### Instructions for the task
In your copy, include no images and return each entry exactly as written.

(Records contained in a dataset)
• • • •

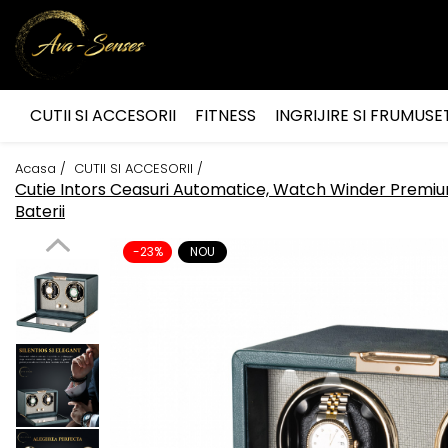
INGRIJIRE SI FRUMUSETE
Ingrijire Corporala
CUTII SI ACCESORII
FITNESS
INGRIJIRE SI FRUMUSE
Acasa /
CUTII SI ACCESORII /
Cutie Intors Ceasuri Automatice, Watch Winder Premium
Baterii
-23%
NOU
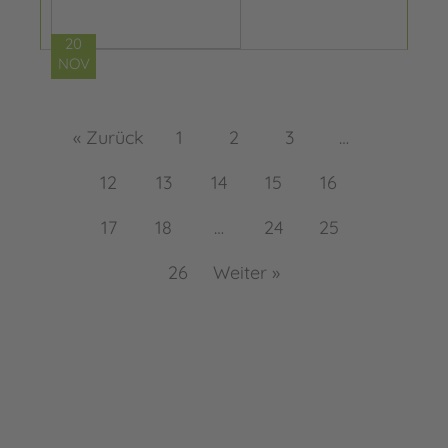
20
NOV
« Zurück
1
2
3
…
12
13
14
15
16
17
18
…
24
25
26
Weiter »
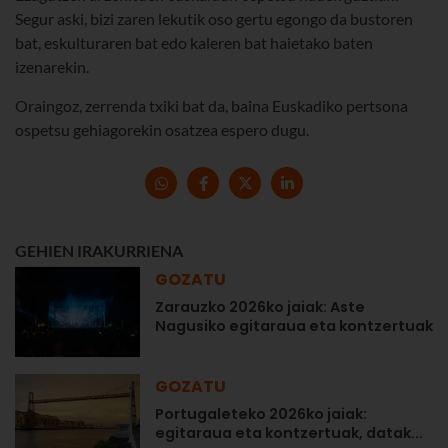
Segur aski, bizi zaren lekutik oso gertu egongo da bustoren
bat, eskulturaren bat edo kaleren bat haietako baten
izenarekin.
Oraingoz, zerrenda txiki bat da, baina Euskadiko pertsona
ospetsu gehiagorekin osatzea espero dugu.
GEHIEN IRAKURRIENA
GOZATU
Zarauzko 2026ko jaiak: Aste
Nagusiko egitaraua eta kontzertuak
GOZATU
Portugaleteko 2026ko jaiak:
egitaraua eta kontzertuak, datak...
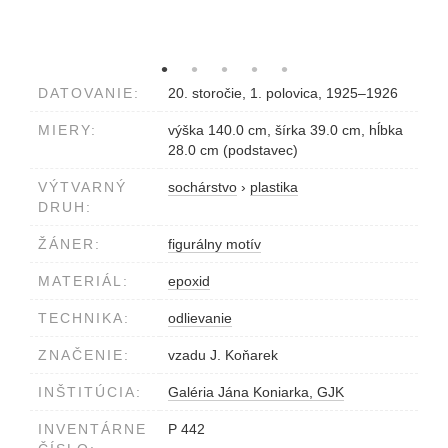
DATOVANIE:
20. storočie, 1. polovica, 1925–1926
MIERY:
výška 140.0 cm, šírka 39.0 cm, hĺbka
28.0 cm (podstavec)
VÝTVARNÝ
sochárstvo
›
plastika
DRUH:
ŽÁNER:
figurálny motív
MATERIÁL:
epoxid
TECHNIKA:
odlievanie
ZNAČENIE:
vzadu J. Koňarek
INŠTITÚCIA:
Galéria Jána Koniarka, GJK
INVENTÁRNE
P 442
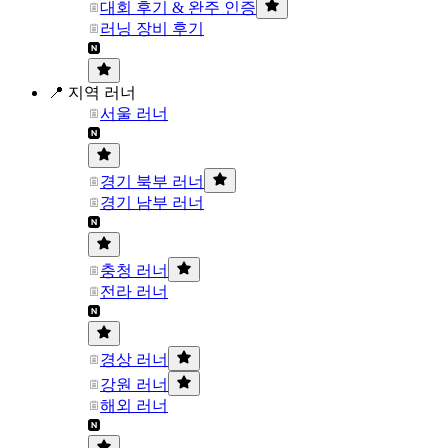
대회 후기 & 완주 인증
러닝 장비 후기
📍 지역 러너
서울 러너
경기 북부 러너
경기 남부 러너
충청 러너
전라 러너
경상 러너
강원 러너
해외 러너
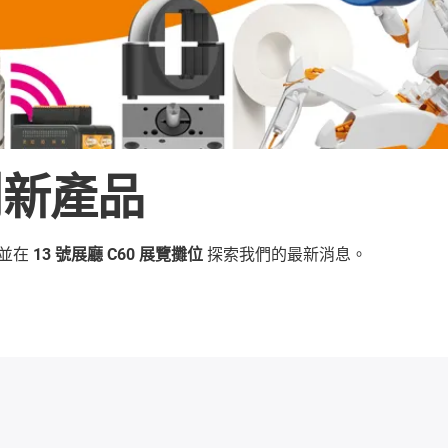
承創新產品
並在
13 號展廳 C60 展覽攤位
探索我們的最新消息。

• • • •

### Exercise response
INGRIJIRE SI FRUMUSETE
Ingrijire Corporala
CUTII SI ACCESORII
FITNESS
INGRIJIRE SI FRUMUSE
Acasa /
CUTII SI ACCESORII /
Cutie Intors Ceasuri Automatice, Watch Winder Premium
Baterii
-23%
NOU
20
NOV
« Zurück
1
2
3
…
12
13
14
15
16
17
18
…
24
25
26
Weiter »
Segur aski, bizi zaren lekutik oso gertu egongo da bustoren
bat, eskulturaren bat edo kaleren bat haietako baten
izenarekin.
Oraingoz, zerrenda txiki bat da, baina Euskadiko pertsona
ospetsu gehiagorekin osatzea espero dugu.
GEHIEN IRAKURRIENA
GOZATU
Zarauzko 2026ko jaiak: Aste
Nagusiko egitaraua eta kontzertuak
GOZATU
Portugaleteko 2026ko jaiak:
egitaraua eta kontzertuak, datak...
DATOVANIE:
20. storočie, 1. polovica, 1925–1926
MIERY:
výška 140.0 cm, šírka 39.0 cm, hĺbka
28.0 cm (podstavec)
VÝTVARNÝ
sochárstvo
›
plastika
DRUH:
ŽÁNER:
figurálny motív
MATERIÁL:
epoxid
TECHNIKA:
odlievanie
ZNAČENIE:
vzadu J. Koňarek
INŠTITÚCIA:
Galéria Jána Koniarka, GJK
INVENTÁRNE
P 442
대회 후기 & 완주 인증
러닝 장비 후기
📍 지역 러너
서울 러너
경기 북부 러너
경기 남부 러너
충청 러너
전라 러너
경상 러너
강원 러너
해외 러너
承創新產品
並在
13 號展廳 C60 展覽攤位
探索我們的最新消息。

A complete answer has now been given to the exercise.